• **Material to process**:
-.-.-

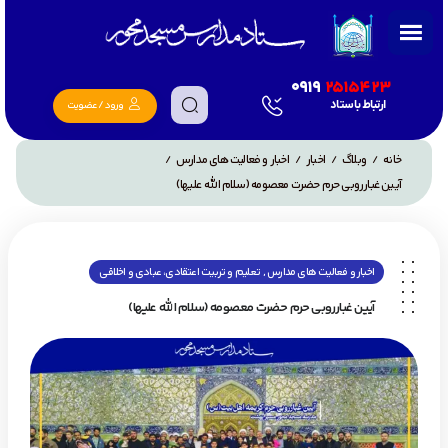
0919
2515423
ارتباط با ستاد
ورود / عضویت
خانه
وبلاگ
اخبار
اخبار و فعالیت های مدارس
/
/
/
/
آیین غبارروبی حرم حضرت معصومه (سلام الله علیها)
,
اخبار و فعالیت های مدارس
تعلیم و تربیت اعتقادی، عبادی و اخلاقی
آیین غبارروبی حرم حضرت معصومه (سلام الله علیها)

-.-.-

• **The task**: Only the line containing "ورود / عضویت" and the lines after it, through the end of the data, should be copied, exactly as they are.

• **Exercise solution**:
ورود / عضویت
خانه
وبلاگ
اخبار
اخبار و فعالیت های مدارس
/
/
/
/
آیین غبارروبی حرم حضرت معصومه (سلام الله علیها)
,
اخبار و فعالیت های مدارس
تعلیم و تربیت اعتقادی، عبادی و اخلاقی
آیین غبارروبی حرم حضرت معصومه (سلام الله علیها)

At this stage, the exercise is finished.